Best One-liner:  "Now, that's INTERRORTAINMENT!"  Said by the Cryptkeeper.  It's such a stretch, I have to tip to my hat to it.

The first theatrical TALES FROM THE CRYPT feature (it was followed by the far inferior BORDELLO OF BLOOD in 1996 and RITUAL in 2002), DEMON KNIGHT is quite possibly one of the best supernatural horror flicks of the 90s.  Its story is driven by an epic demon mythos as spectacular as anything ever depicted on an Iron Maiden album cover: a fiendish hellspawn named "The Collector" (Billy Zane)

pursues the semi-immortal human drifter Brayker (William Sadler) across time and space in pursuit of an artifact: an ancient key, filled with holy power and Christ's diluted blood.

 I told you this was as good as an Iron Maiden album cover.

The Collector and his demonic minions already possess six of these seven keys that, incidentally, are capable of unlocking the cosmos on Hell's behalf– and Brayker is the final holdout.  He's not only the last hope for humanity, but he's the last hope for the universe.  They've certainly pulled out all the stops, and there's certainly nothing "small screen" about this film.

Did I mention that the diluted Christ-blood turns into liquid-laser demon-repelling force fields?  (Also, this same key has a "vampire artifact" cameo in BORDELLO OF BLOOD.)

DEMON KNIGHT was originally devised as a non-TALES FROM THE CRYPT-related work which would have been Tom Holland's follow-up to CHILD'S PLAY, but that plan tanked after the failure of FATAL BEAUTY (his Whoopi Goldberg-buddy-cop movie that I still defend as a masterpiece).  Like the magical talisman at the center of its own story, the movie changed hands several times, being passed off to PET SEMATARY's Mary Lambert, Full Moon Pictures' Charles Band, and PUMPKINHEAD's Mark Caducci before it landed in the lap of producer Joel Silver– one of the all-star team (that included Richard Donner, Walter Hill, and Robert Zemeckis) who brought TALES FROM THE CRYPT to HBO in the first place.  And so DEMON KNIGHT became TALES FROM THE CRYPT PRESENTS: DEMON KNIGHT, and the world became a better place, et cetera, et cetera.

Because it was the first TALES FROM THE CRYPT movie (and by that I mean, with HBO's Cryptkeeper and everything– there was already a British film that drew from the original EC comics back in 1972), the wraparound story involves The Cryptkeeper directing his first movie– naturally, also called DEMON KNIGHT.

He's gone full Cecil B. DeMille, with a riding crop and jodhpurs and all that, and this is a thing of beauty.  The only scene that he actively directs plays out like a parody of the worst TALES FROM THE CRYPT episodes, with a nude woman gloating after having murdered her husband, though it's not long before his decaying corpse comes after her in a meta-cliché of the typical CRYPT-ian just desserts.

Crypty calls "CUT!", unleashes some of his quintessential bon mot-infused verbal abuse,

and we see that put-upon actor playing the avenging corpse is none other than noted TV actor John Larroquette:

(See?
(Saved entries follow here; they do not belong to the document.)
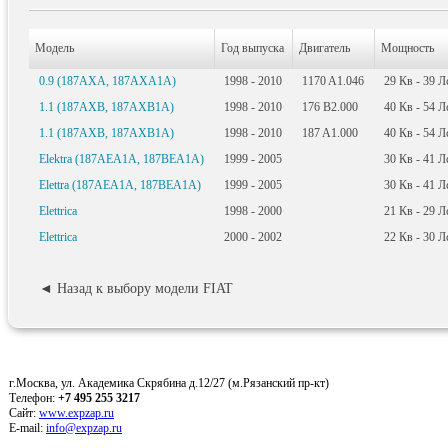
Модель
Год выпуска
Двигатель
Мощность
0.9 (187AXA, 187AXA1A)
1998 - 2010
1170 A1.046
29
Кв
- 39
Л
1.1 (187AXB, 187AXB1A)
1998 - 2010
176 B2.000
40
Кв
- 54
Л
1.1 (187AXB, 187AXB1A)
1998 - 2010
187 A1.000
40
Кв
- 54
Л
Elektra (187AEA1A, 187BEA1A)
1999 - 2005
30
Кв
- 41
Л
Elettra (187AEA1A, 187BEA1A)
1999 - 2005
30
Кв
- 41
Л
Elettrica
1998 - 2000
21
Кв
- 29
Л
Elettrica
2000 - 2002
22
Кв
- 30
Л
◄ Назад к выбору модели FIAT
г.Москва, ул. Академика Скрябина д.12/27 (м.Рязанский пр-кт)
Телефон:
+7 495 255 3217
Сайт:
www.expzap.ru
E-mail:
info@expzap.ru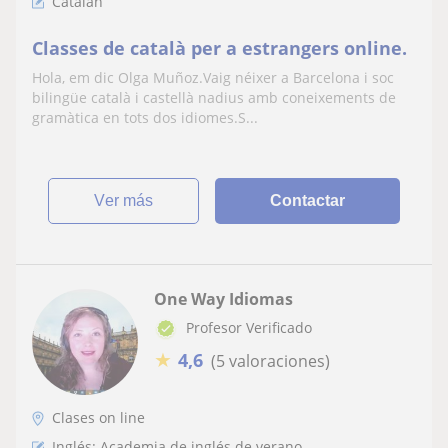
Catalán
Classes de català per a estrangers online.
Hola, em dic Olga Muñoz.Vaig néixer a Barcelona i soc
bilingüe català i castellà nadius amb coneixements de
gramàtica en tots dos idiomes.S...
ver más
Contactar
One Way Idiomas
Profesor Verificado
★
4,6
(5 valoraciones)
Clases on line
Inglés: Academia de inglés de verano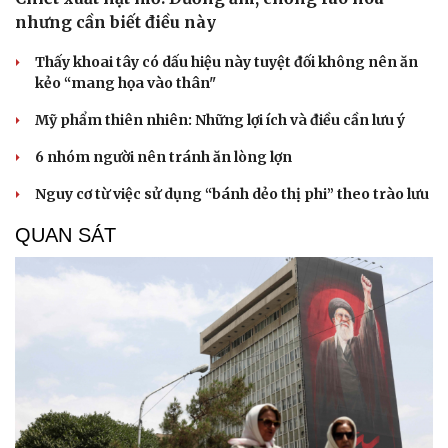
Hạt giống tâm hồn
nhưng cần biết điều này
Thấy khoai tây có dấu hiệu này tuyệt đối không nên ăn
kẻo “mang họa vào thân"
Mỹ phẩm thiên nhiên: Những lợi ích và điều cần lưu ý
6 nhóm người nên tránh ăn lòng lợn
Nguy cơ từ việc sử dụng “bánh dẻo thị phi” theo trào lưu
QUAN SÁT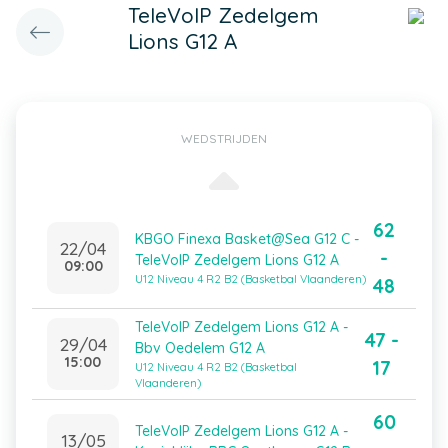
TeleVoIP Zedelgem
Lions G12 A
WEDSTRIJDEN
62
KBGO Finexa Basket@Sea G12 C -
22/04
-
TeleVoIP Zedelgem Lions G12 A
09:00
U12 Niveau 4 R2 B2 (Basketbal Vlaanderen)
48
TeleVoIP Zedelgem Lions G12 A -
47 -
29/04
Bbv Oedelem G12 A
15:00
17
U12 Niveau 4 R2 B2 (Basketbal
Vlaanderen)
60
TeleVoIP Zedelgem Lions G12 A -
13/05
I promised you some Larroquette!)

After suffering through some magnificent puns– as is our TALES FROM THE CRYPT ritual (or is that our 'Crypt'-ual?)– we're presented with our main story.  And after it's all over, we get a nice outro courtesy of Crypty, who's attending the premiere of the film we've just watched.  I will not spoil the full extent of the groan-slash-delight-inducing punnery

but suffice it to say that "Frights, camera, and action!" only begin to scratch the surface. 
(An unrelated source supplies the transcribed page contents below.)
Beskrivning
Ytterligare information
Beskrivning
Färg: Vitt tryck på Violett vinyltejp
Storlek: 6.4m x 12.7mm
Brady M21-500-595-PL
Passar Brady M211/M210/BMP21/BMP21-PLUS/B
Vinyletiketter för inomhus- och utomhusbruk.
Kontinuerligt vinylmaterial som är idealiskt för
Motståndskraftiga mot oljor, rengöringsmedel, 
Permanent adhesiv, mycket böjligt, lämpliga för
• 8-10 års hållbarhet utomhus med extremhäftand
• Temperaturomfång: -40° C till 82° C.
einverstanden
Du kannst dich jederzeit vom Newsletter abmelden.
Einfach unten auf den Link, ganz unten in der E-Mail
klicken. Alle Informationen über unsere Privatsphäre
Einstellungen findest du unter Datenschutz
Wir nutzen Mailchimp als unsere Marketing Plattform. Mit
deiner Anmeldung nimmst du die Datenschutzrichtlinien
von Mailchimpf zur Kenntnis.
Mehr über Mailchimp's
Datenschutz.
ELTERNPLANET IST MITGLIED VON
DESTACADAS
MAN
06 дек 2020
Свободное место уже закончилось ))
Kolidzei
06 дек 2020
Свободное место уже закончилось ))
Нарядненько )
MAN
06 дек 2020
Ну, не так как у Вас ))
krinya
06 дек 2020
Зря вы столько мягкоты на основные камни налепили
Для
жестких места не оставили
But on to the actual film:

Basically, William Sadler's "Brayker" is pursued by Zane's "Collector" all the way to a Western flophouse, complete with a lot of colorful character archetypes including "the no-nonsense owner" (CCH Pounder):
 
 CCH Pounder- always a pro.

 "the 'rough around the edges' female mechanic" (Jada Pinkett Smith):
 
 Pictured here, the living embodiment of 1995.

 "the douchey bad boy" (Thomas Haden Church):

 Thomas Haden Church: not quite pulling off the Hawaiian shirt/mesh tank top combo.

"the drunk" (Dick Miller):
 
 If your movie does not feature a hobo-wine swilling Dick Miller, then, my friend: YOU DON'T HAVE A MOVIE.

  "the hooker" (Barbara Bakke), "the sad sack" (Charles Fleischer):
 
 Note that Charles Fleischer's sad sack sort of resembles Julia Sweeney's "Pat."

and "the kid" (Ryan O'Donohue).  Though first skeptical of Sadler, this motley crew finds themselves trapped inside as Zane's ravenous army of demons (which spring forth from his glo-stick colored blood) lay siege to the motel.

The film proper draws upon the great "characters trapped in a dingy Western structure" tradition that can probably be traced at least back to the 1936 classic, THE PETRIFIED FOREST.  (Said tradition has certainly not abated, with horror movies like FROM DUSK TILL DAWN and FEAST subsequently using the framework.)  DEMON KNIGHT also has an atmospheric, "bizarro Route 66" vibe that reminded me a bit of WILD AT HEART and THE HITCHER.

The SFX eschew CGI about 95% of the time, are wonderfully goopy, and the gore is as frequent and over-the-top as pretty much any movie I can possibly name.  Eyes are blasted out of sockets:



 orc-ish demon armies go on the prowl:
 
 hands reach through fleshy walls (á la NIGHTMARE ON ELM STREET):

and bodies disintegrate and transform in ways (with killer tongues!) nearly worthy of Rob Bottin's work on THE THING:

NOM NOM NOM

I also can't tell you how awesome it is having William Sadler (TALES FROM THE CRYPT alumnus, and a guy who's made a career out of brilliantly portraying villains) as the good guy.

In an alternate universe, I hope that William Sadler's döppelganger has the success and cashflow of, say, a Harrison Ford or a Brad Pitt.  Here, he maintains the gravitas, likability, and badassery required of him and throws in plenty of character-work flourish, especially in flashbacks, like this one where he blows away the possessed forces of the Kaiser across the trenches of the Western Front:


(If I haven't sold you on this movie already, then you may be beyond help.  But you know what, I'm gonna raise you one... BILLY ZANE!)

Yes, the show-stealer here is the aforementioned Mr. Zane, whose shaved head and gleefully fey, simpering countenance command an Oscar-worthy performance (I'm sort of not even kidding).

WATCH Zane dancing a nutty Faustian tango by-way-of-90s-music-video with Jada Pinkett Smith!


 

SEE Zane tending bar as Hunter S. Thompson with a gaggle of naked women
in an attempt to win the soul of a bewildered and euphoric Dick Miller!

BEHOLD Zane LITERALLY PUNCHING HIS FIST THROUGH A MAN'S SKULL!
Eat yer heart out, Swayze in ROAD HOUSE!

Hot damn– this is the sort of excellence one could only dream of being in a TALES FROM THE CRYPT movie.  And I believe the unyielding brilliance of Zane's performance has inspired me to revisit/rediscover some major/minor 90s Zane.  THE PHANTOM, here I come!